Publié le par cabaret voltaire

 

http://www.laboiteasorties.com/wp-content/uploads/2010/06/Combat-de-n%C3%A8gre-et-de-chiens.jpgCombat de nègre et de chiens de Bernard-Marie Koltès. Mise en scène de Michael Thalheimer. Théâtre national de la Colline.

Entre nuit noire et pénombre se détache, peu à peu, un lieu étrange et inquiétant. On croirait d’abord un ring. Illusion d’optique, que dissipent des silhouettes suspendues. En pente inclinée vers le fond de scène, le plateau creuse une profondeur, se mue en fosse, surmontée d’une coursive à la perspective troublante et trompeuse. Dans une sévérité géométrique et tranchante, voilà donc délimité ce « lieu du monde » qu’explore Bernard-Marie Koltès dans « Combat de nègre et de chiens ». Un chantier, quelque part en Afrique, où se bâtit une route, jamais finie, peut-être, dont on ne sait où elle doit mener. Lieu clos, que l’on devine enserré dans des barbelés. Lieu de labeur pour les uns, de peur, d’angoisse et de frustration pour les autres. Lieu agissant, lieu métaphore où le metteur en scène allemand Michael Thalheimer orchestre un ballet furieux. Il y a là Horn, le chef de chantier, un vieil homme impuissant, pathétique, pétri de préjugés, empêtré dans un paternalisme falot, joué avec une justesse déroutante par Charlie Nelson. Il y a Léone (Cécile Coustillac), tout juste débarquée, à son invitation, de ce Paris qu'elle n'a jamais quitté. Léone, naïve, paumée, bouleversée par cet univers inconnu, qui, dans sa bienveillance même, entretient elle aussi un rapport maladroit et fiévreux à l'altérité. Et puis il y a Cal, contremaître sadique et fêlé, chétif et frustré, dont Stefan Konarske déplie jusqu'à l'insoutenable le détraquement physique et nerveux. Cal terrorisé, dont l'hystérie et l'agressivité raciste sont déchaînées par ce cadavre qu'il a sur la conscience, celui d'un ouvrier noir sur lequel il a tiré, avant de faire disparaître son corps.
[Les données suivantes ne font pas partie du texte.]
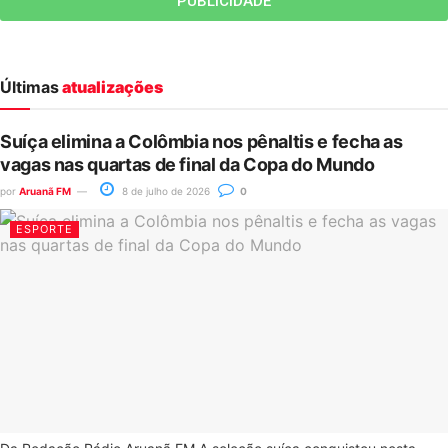
PUBLICIDADE
Últimas
atualizações
Suíça elimina a Colômbia nos pênaltis e fecha as
vagas nas quartas de final da Copa do Mundo
por
Aruanã FM
8 de julho de 2026
0
ESPORTE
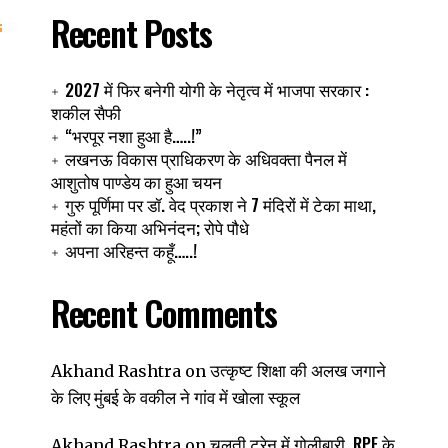
Recent Posts
2027 में फिर बनेगी योगी के नेतृत्व में भाजपा सरकार :
शकील सैफी
“भरपूर नशा हुआ है…..!”
लखनऊ विकास प्राधिकरण के अधिवक्ता पैनल में
आशुतोष पाण्डेय का हुआ चयन
गुरु पूर्णिमा पर डॉ. वेद प्रकाश ने 7 मंदिरों में टेका माथा,
महंतों का किया अभिनंदन; रोपे पौधे
अपना अरिहन्त कहूँ…..!
Recent Comments
उत्कृष्ट शिक्षा की अलख जगाने
Akhand Rashtra
on
के लिए मुंबई के वकील ने गांव में खोला स्कूल
चलती ट्रेन में गोलीबारी, RPF के
Akhand Rashtra
on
Ce corps, invisible, jamais figuré, est pourtant omniprésent. Est-ce lui qui hante ces trois Blancs terrifiés par l'un des siens, Alboury, ce rôdeur insaisissable venu le réclamer ? Ici, Alboury se déploie en un chœur de dix Noirs, dont se détache par intermittence un homme (Jean-Baptiste Anoumon). Voix collective et énigmatique, qui cristallise le face à face chromatique, en même temps qu'elle le brouille et qu'elle le dépasse. Plus qu'un protagoniste, Alboury offre dans cette mise en scène un écran de projection des peurs, des clichés et des fantasmes de Horn, Cal et Léone.

Bernard-Marie Koltès disait de cette pièce qu'elle ne « parle pas de l'Afrique ni des Noirs ». Michael Talheimer traduit parfaitement ce paradoxe. Comme dans le film « Caché », de Michael Haneke, auquel il se réfère explicitement, c'est de l'Europe et des Européens qu'il nous parle, de cette culpabilité refoulée mêlée d'effroi que la colonisation a laissé, comme un lourd secret de famille, en héritage. « Combat de nègres et de chiens », insistait Koltès, n'est pas un manifeste anticolonialiste. Ici ce sont nos murs intérieurs qui sont mis à nu, jusque dans l'impossible rencontre entre Alboury et Léone, jusque dans l'impasse du désir de métamorphose qui brûle cette femme. Ces choix artistiques et politiques sont servis par une belle intelligence du texte, et l'on a plaisir à redécouvrir toutes les tensions et les nuances de la partition koltésienne, entre humour cruel, luttes intérieures et silences glaçants.